* [Your objective] Only lines holding the word "Europa" should be copied from the material.

⁂

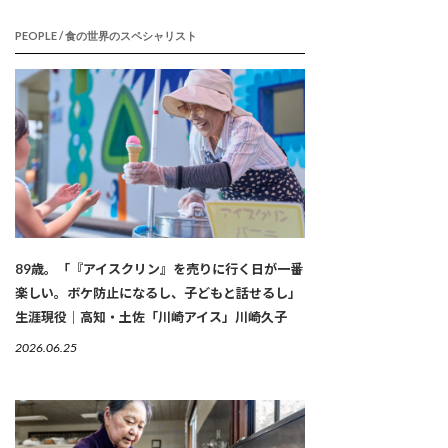
PEOPLE / 食の世界のスペシャリスト
89歳。「『アイスクリン』を売りに行く日が一番
楽しい。ボケ防止になるし、子どもと話せるし」
生涯現役｜高知・土佐「川崎アイス」川崎久子
2026.06.25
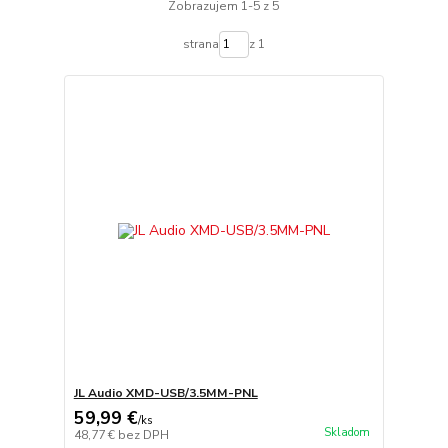
Zobrazujem 1-5 z 5
strana
z 1
JL Audio XMD-USB/3.5MM-PNL
59,99 €
/
ks
Skladom
48,77 €
bez DPH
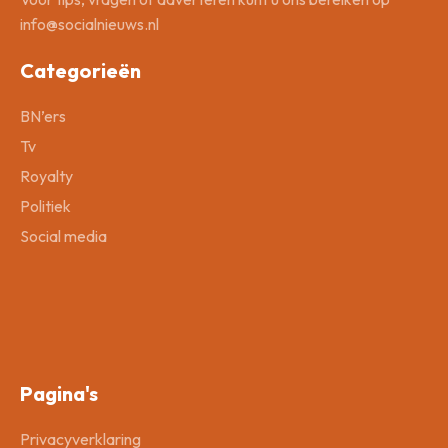
info@socialnieuws.nl
Categorieën
BN’ers
Tv
Royalty
Politiek
Social media
Pagina's
Privacyverklaring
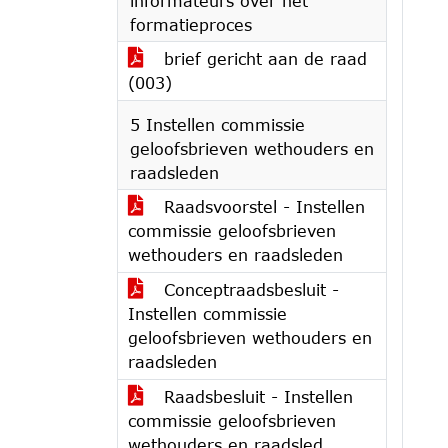
informateurs over het
formatieproces
brief gericht aan de raad
(003)
5 Instellen commissie
geloofsbrieven wethouders en
raadsleden
Raadsvoorstel - Instellen
commissie geloofsbrieven
wethouders en raadsleden
Conceptraadsbesluit -
Instellen commissie
geloofsbrieven wethouders en
raadsleden
Raadsbesluit - Instellen
commissie geloofsbrieven
wethouders en raadsled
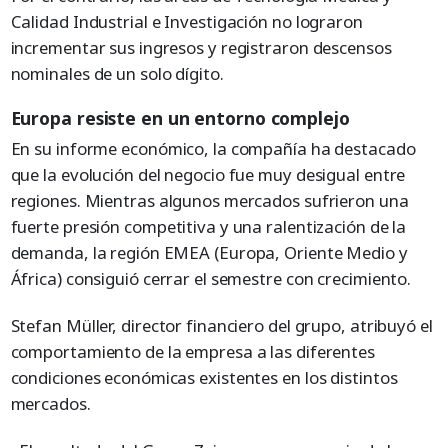
Calidad Industrial e Investigación no lograron
incrementar sus ingresos y registraron descensos
nominales de un solo dígito.
Europa resiste en un entorno complejo
En su informe económico, la compañía ha destacado
que la evolución del negocio fue muy desigual entre
regiones. Mientras algunos mercados sufrieron una
fuerte presión competitiva y una ralentización de la
demanda, la región EMEA (Europa, Oriente Medio y
África) consiguió cerrar el semestre con crecimiento.
Stefan Müller, director financiero del grupo, atribuyó el
comportamiento de la empresa a las diferentes
condiciones económicas existentes en los distintos
mercados.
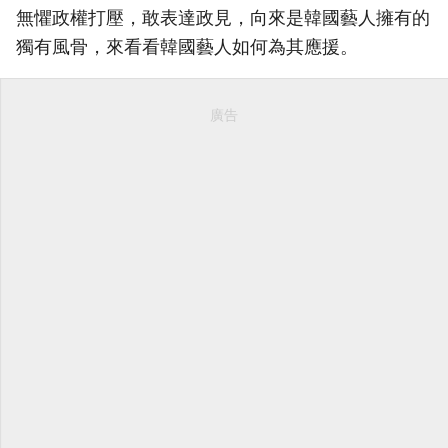
無懼政權打壓，敢表達政見，向來是韓國藝人擁有的
獨有風骨，來看看韓國藝人如何為其應援。
廣告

⁂

* [Exercise response]
Europa resiste en un entorno complejo
demanda, la región EMEA (Europa, Oriente Medio y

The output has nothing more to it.